Em entrevista coletiva realizada nesta segunda-feira no palácio presidencial, Ahmadinejad afirmou que Washington é uma "marionete" nas mãos dos grupos de pressão israelenses, que em sua opinião são os que ditam as ordens.
Além disso, negou que seu país esteja agitando os protestos no Barein e ressaltou que o comunicado divulgado a este respeito no domingo pelos seis países árabes que integram o Conselho de Cooperação do Golfo (CCG) Pérsico "carece de valor legal" e obedece às pressões da Casa Branca.
Os estados do CCG "não devem se deixar apanhar pelas redes norte-americanas. Devem se manter em alerta. Nós estendemos a mão", assinalou em resposta ao citado documento, no qual os seis estados acusavam Teerã de se envolver nos assuntos internos de Kuwait e Barein.
Em relação a este último reino, Ahmadinejad qualificou de "horrenda" a entrada das tropas do CCG lideradas pela Arábia Saudita e exigiu a saída imediata das mesmas, ao mesmo tempo em que pediu que seja "ouvida a vontade do povo".

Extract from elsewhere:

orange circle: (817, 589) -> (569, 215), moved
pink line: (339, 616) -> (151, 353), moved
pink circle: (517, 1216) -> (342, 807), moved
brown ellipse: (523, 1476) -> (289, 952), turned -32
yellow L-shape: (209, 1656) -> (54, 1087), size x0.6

O presidente iraniano repassou a situação na região, e em particular na Líbia, Iêmen, Barein e Síria, e assegurou que seu país é um dos principais beneficiados.

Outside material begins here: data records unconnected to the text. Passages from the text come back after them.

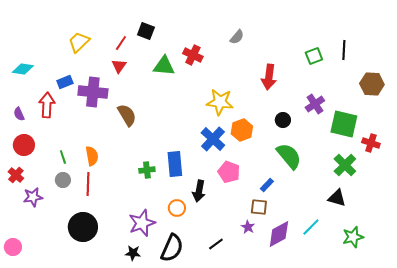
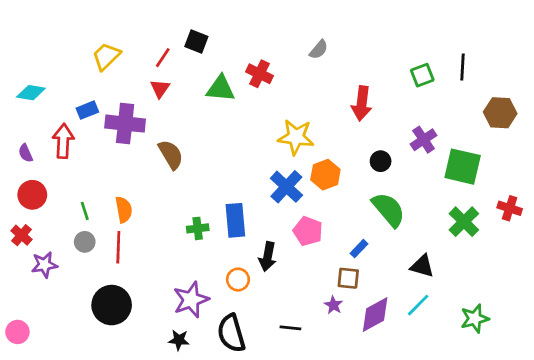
red cross: (371, 143) -> (510, 208), moved
black triangle: (337, 198) -> (422, 266), moved
black line: (216, 244) -> (290, 328), turned 42
black semicircle: (172, 248) -> (231, 333), turned 140

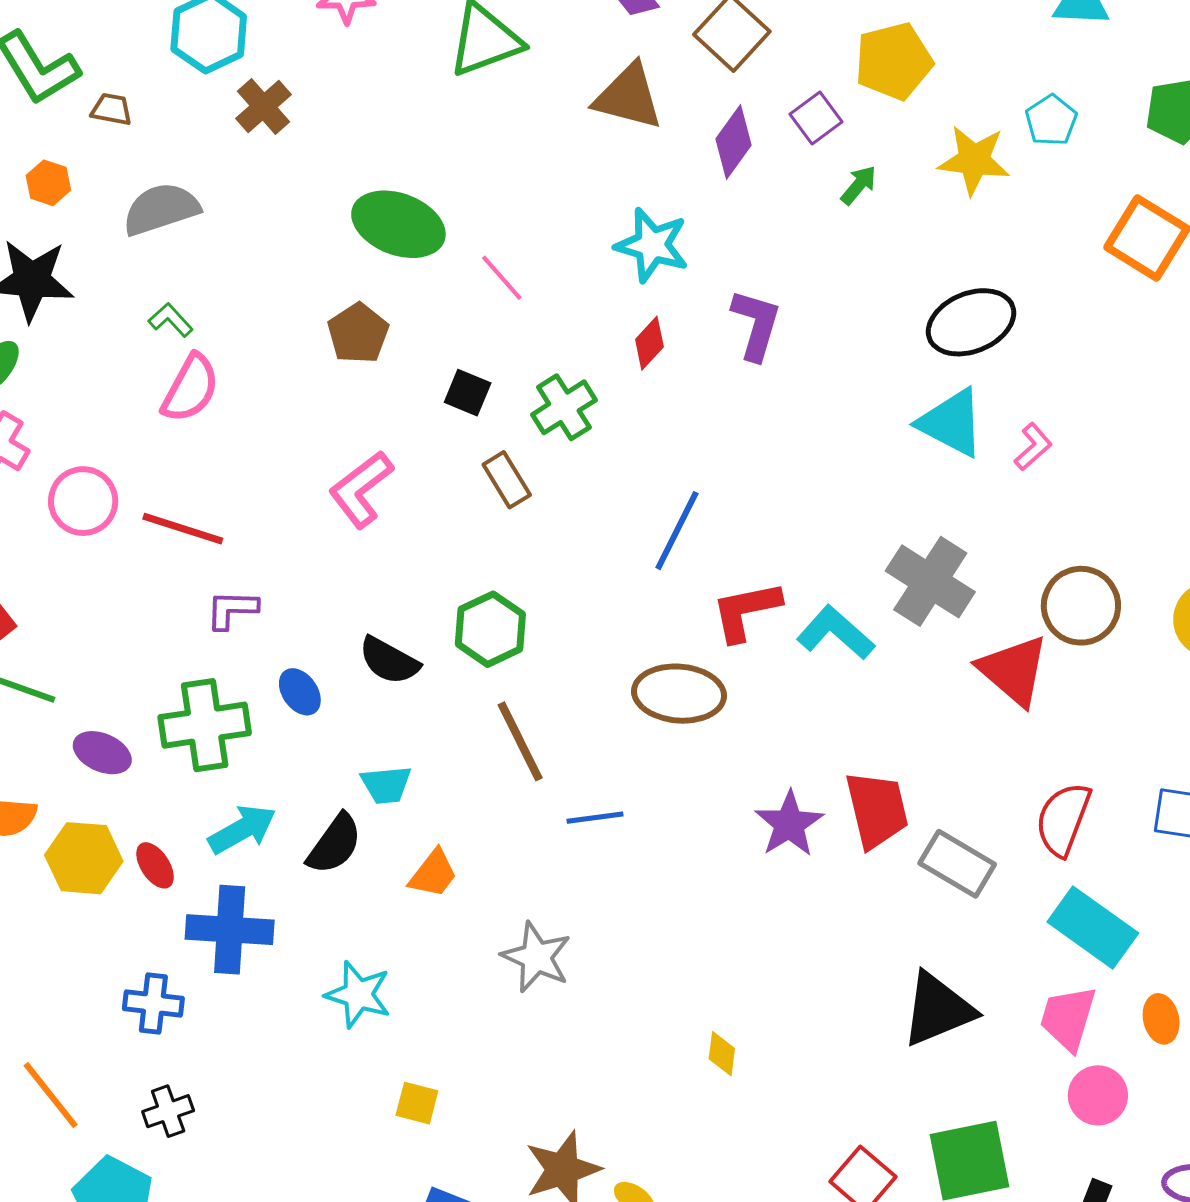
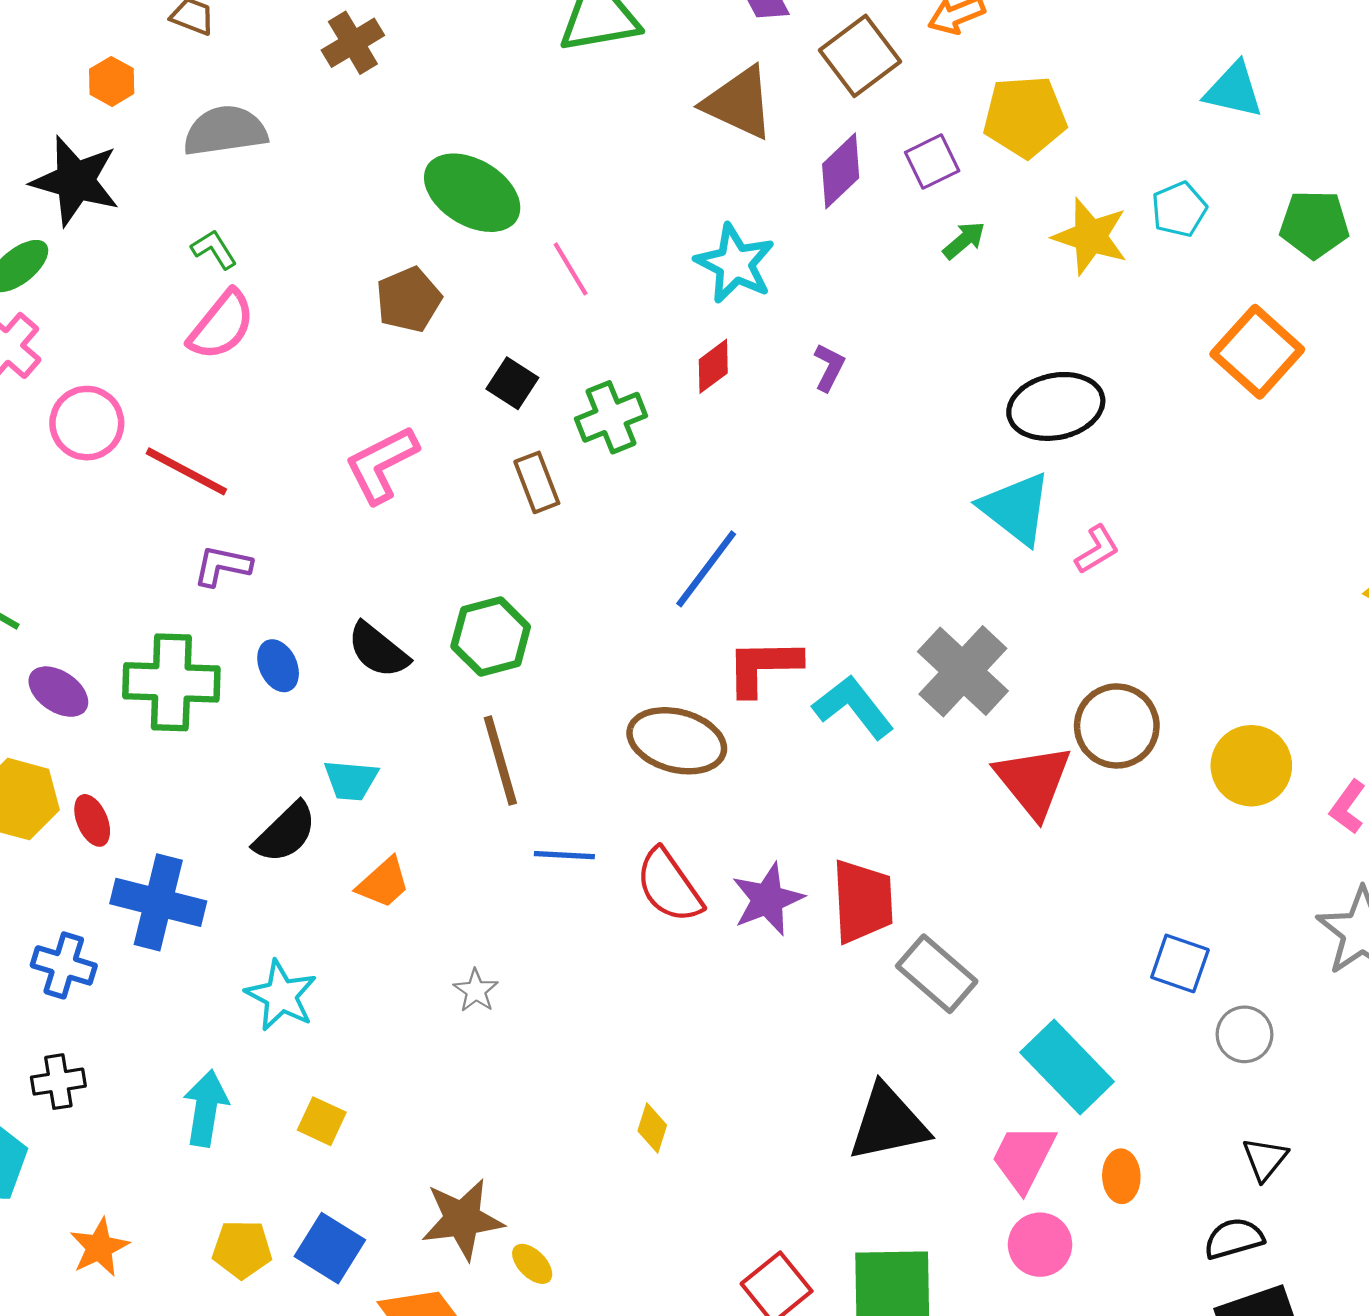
purple L-shape: (756, 325) -> (829, 367), size x0.6
red semicircle: (1063, 819) -> (669, 886), moved, turned -66
cyan arrow: (242, 829) -> (206, 1108), moved, turned -62
gray star: (536, 957) -> (476, 991), size x0.6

"O objetivo de sua ingerência é salvar o regime sionista, mas fracassarão", ressaltou.
"Posso assegurar que muito em breve seremos testemunhas de um Oriente Médio sem o regime sionista (Israel) e sem a presença dos Estados Unidos e seus vassalos", acrescentou.

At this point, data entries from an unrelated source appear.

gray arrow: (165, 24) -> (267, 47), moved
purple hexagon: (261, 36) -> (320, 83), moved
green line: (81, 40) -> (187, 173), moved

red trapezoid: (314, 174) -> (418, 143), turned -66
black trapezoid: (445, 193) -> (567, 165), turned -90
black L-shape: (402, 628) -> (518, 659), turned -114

A este respeito, insistiu que as revoltas atuais são o reflexo de "um despertar dos valores humanos".
"Em qualquer despertar de um mundo mais humano quem ganha são os povos. E se os povos ganham, certamente o Irã se torna vitorioso", ressaltou.
Quanto aos protestos na Síria, país que mantém uma aliança estratégica com o Irã há 30 anos, Ahmadinejad evitou apoiar claramente a revolta popular e acusou Israel de conspirar para tentar dividir o país.
"O Governo da Síria é um verdadeiro amigo e um dos países na vanguarda da resistência. Os sionistas não querem ver o povo e o Governo sírio em paz. Tanto o Governo como o povo devem dialogar na busca de soluções", assinalou.
Quanto à relação com os países da região e, em particular, com os Estados Unidos, o presidente iraniano reiterou que Teerã está aberto a manter laços com todas as nações do mundo, exceto com uma a qual não reconhece: Israel.
"O regime sionista é a base histórica dos colonizadores no coração da região mas importante do mundo. Os colonizadores criaram e impuseram esse regime como base para poder governar o mundo", afirmou.
"O problema (das relações com os Estados Unidos, rompidas desde 1980) não é nosso. O problema é deles. Não podem decidir por eles mesmos. Acham que dirigem a região", mas só seguem ordens, afirmou.